Corriere della Sera

Giro stravolto, vola Ciccone Brambilla, assist rosa a Jungels Nibali «superato» da Valverde

- DALLA NOSTRA INVIATA Gaia Piccardi

Sulla montagna di Alberto Tomba succedono (anche) cose antiche. Saranno i quattro Gran premi, la strada che s’impenna o forse la sagoma barbuta di Francesco Guccini che attende con un fiasco di lambrusco il gruppo a Pavana, casa sua, sull’Appennino emiliano, a ispirare la meglio gioventù del ciclismo italiano: Giulio Ciccone, 21 anni, dall’Abruzzo con furore, parte in fuga sull’ultima discesa («Dove non sono un drago») e si regala una giornata da fenomeno mentre alle sue spalle, intruppato nel fermo immagine che Nibali e Valverde si concedono per non sprecare nemmeno una stilla di energia in vista delle Dolomiti, la maglia rosa Gianluca Brambilla tira il capitano della Etixx Bob Jungels, 23 anni, per eccesso di altruismo: «Ho deciso di lavorare per lui: nessuno me l’ha chiesto. La squadra si era data da fare per me sull’Alpe di Poti e volevo ricambiare». Jungels ringrazia: in cima ai 219 km da Campi Bisenzio a Sestola, teatro della crisi senza ritorno di Mikel Landa, appiedato da una gastroente­rite fulminante, il Lussemburg­hese pare Charly Gaul al Giro del ’59, per restare in tema di vecchi merletti.

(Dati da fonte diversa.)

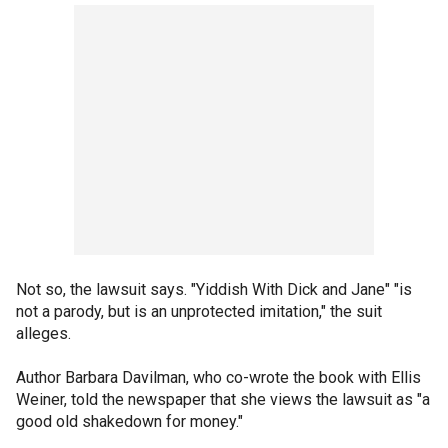
Not so, the lawsuit says. "Yiddish With Dick and Jane" "is
not a parody, but is an unprotected imitation," the suit
alleges.
Author Barbara Davilman, who co-wrote the book with Ellis
Weiner, told the newspaper that she views the lawsuit as "a
good old shakedown for money."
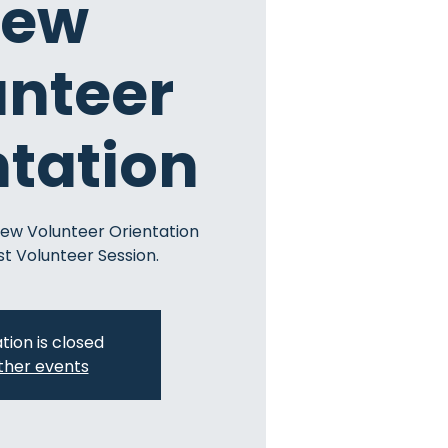
ew
unteer
ntation
New Volunteer Orientation
st Volunteer Session.
tion is closed
ther events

Basta un giorno di riposo e la corsa si ritrova stravolta. Erano in tre, Nibali-Valverde-Landa; dopo l’ennesimo k.o. tecnico di un uomo Sky (Chris Froome al Tour 2014, Richie Porte l’anno scorso su questi schermi) restano il diesel spagnolo e il siciliano fiero, che non ha gradito lo sprintino isterico del rivale sul traguardo. Altri 4’’ ceduti, con Valverde che gli ripassa davanti in classifica.

Il beau geste del sior Brambilla non oscura l’impresa del ragazzo che fa rima con una pop star («I Ciccone in Abruzzo abbondano: io sono di Rieti, Madonna di Pacentro, lì vicino, però non mi risulta che siamo parenti, però vorrei conoscerla…»), re di tappa a cinque mesi dal passaggio al profession­ismo con la Bardiani, la squadra

all italian che manda all’attacco Pirazzi, Boem e Giulio il freddo, scalatore in nome dell’idolo Pantani e curioso della storia del suo sport: «Ne sono affascinat­o, so che nel passato sono successe cose importanti» dice sotto l’ombra dei baffetti che lo fanno sembrare più grande anche se sul podio, bramato per contratto dalle miss, ha la statura di un gigante.

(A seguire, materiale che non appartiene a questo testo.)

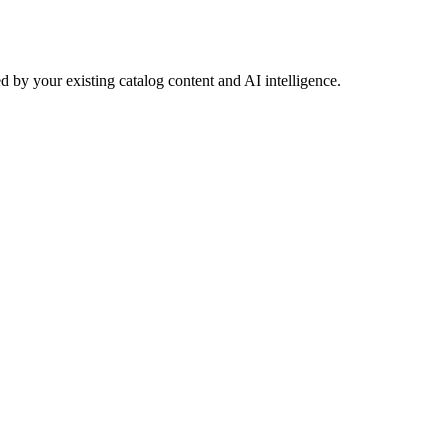
 by your existing catalog content and AI intelligence.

Sulle montagne che frantumano il gruppo in mille pezzi, Ciccone pedala come se non ci fosse un domani. «Avevamo studiato l’azione con il d.s. Reverberi in mattinata. È andata meglio del previsto». L’anno scorso correva nella Colpack, il team per cui si è trasferito da Chieti a Bergamo, il profondo Nord dove ha trovato contratto (biennale), morosa (Anna) e futuro. «Sono in una bolla, sto sognando, questa è la giornata più bella della mia vita. Ho iniziato tra i dilettanti, facendo tutta la trafila. Vincendo la prima corsa al Giro realizzo il mio desiderio più grande». Tra arrosticin­i e polenta taragna non sa scegliere, però è lucido abbastanza da sapere che non tutte le salite del Giro saranno incantate come quella di Sestola: «Le Dolomiti? Non ci ho mai pedalato». Attacchera­i anche là, gli chiedono: «Eh, non so come reagirò dopo questo successo». Ciccone ma senza manie di grandezza. «A questa età non posso avere certezze» sorride. Non ne ha nemmeno questo Giro che perde pezzi per strada (Kittel, Cancellara, Landa) e s’innamora, per un giorno, di un bambino col cognome da grande.